Even more difficult, what about your phone? Predictions are that smartphones will soon have multiple front- and rear-facing cameras and will be able to do recognition. CNNs are the approach of choice here, too. The biggest issue is that there is a limited power budget in your phone and that, in turn, puts a cap on how much computation can be done.

Neural networks can be used for various purposes, such as speech recognition or capturing stock trading strategies, but to keep the description simple I’m going to assume we are just worried about image recognition.

A neural network consists of a number of artificial “neuron” circuits, with the inputs of some neurons connected to the outputs of some others. As in a real neuron, the connections have weights associated them. Typically the values of the weights are determined during a training process and then are used during the recognition process to actually perform identification.

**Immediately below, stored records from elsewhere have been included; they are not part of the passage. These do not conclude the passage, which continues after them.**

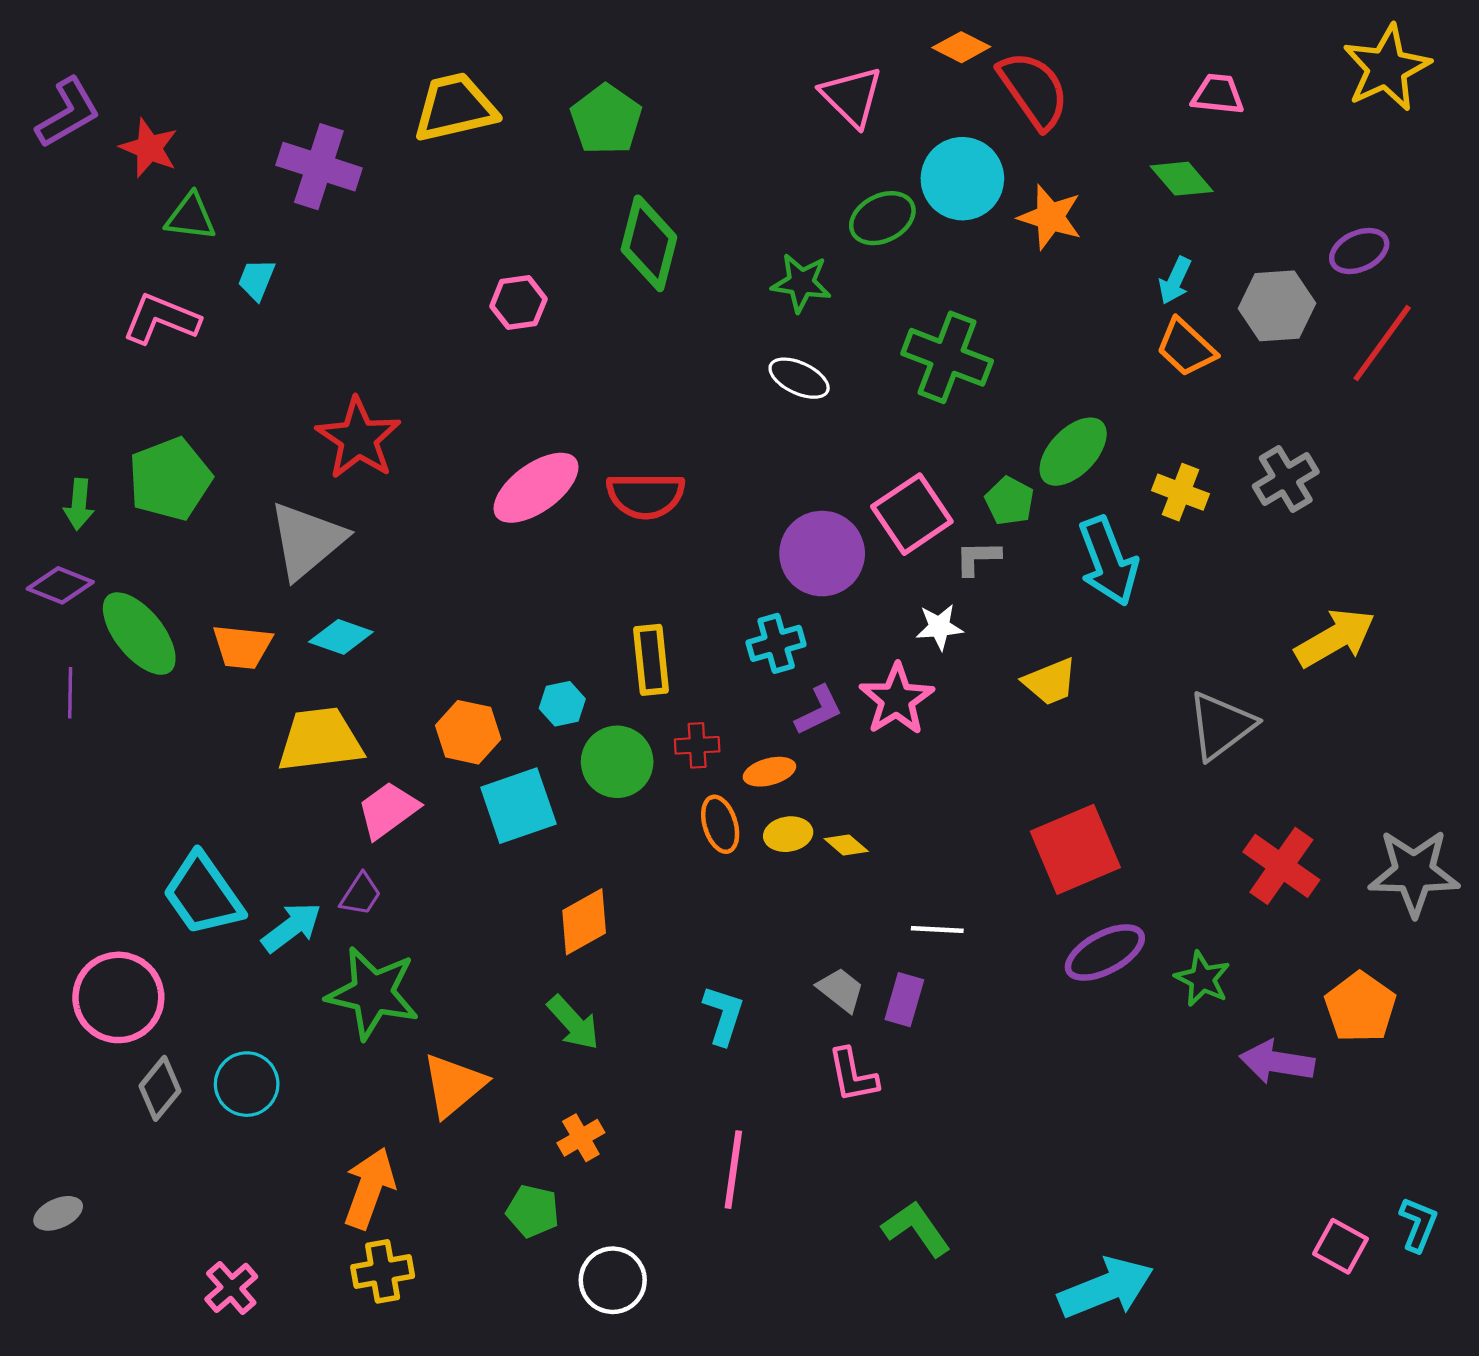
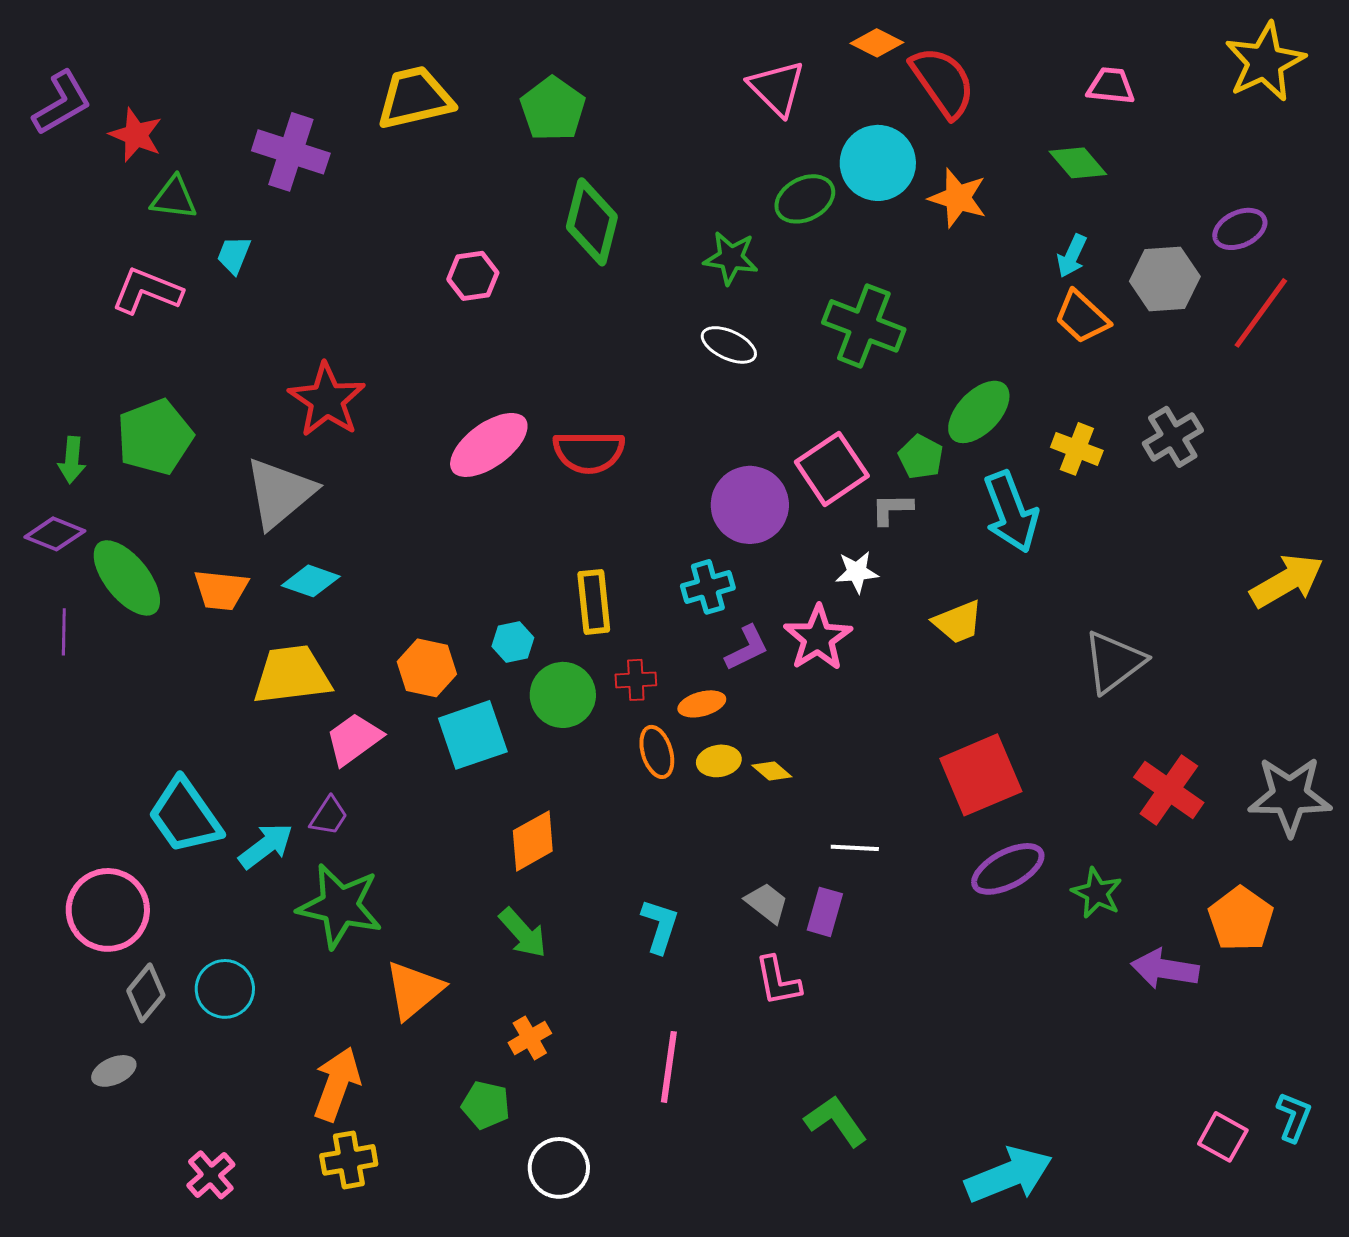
yellow arrow: (1335, 638) -> (1287, 581), moved
gray ellipse: (58, 1213) -> (114, 1071), moved

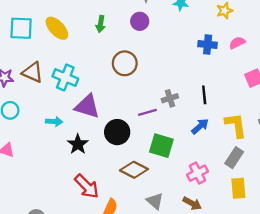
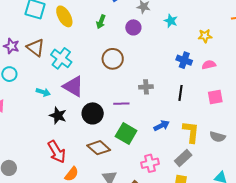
black line: (204, 95) -> (180, 93), moved
gray cross: (170, 98) -> (146, 87), moved
black star: (78, 144) -> (58, 116), turned -30

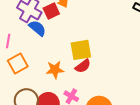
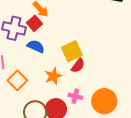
blue semicircle: (37, 28) -> (36, 46), moved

If you think about it, your brain went through the same process when your mother told you “that is a cat”, “that is a dog (not a cat)”, and when you were older the DMV told you, “that is a stop sign”, “that is a speed limit sign.”

A CNN is a special case of a general neural network, inspired by the visual cortex in the brain. They consist of a number of layers that receives input from a small part of the previous layer (or the image for the first layer) and can extract primitive features such as edges and corners that can then further be combined. A number of these convolutional layers are followed by fully connected layers that perform the classification itself.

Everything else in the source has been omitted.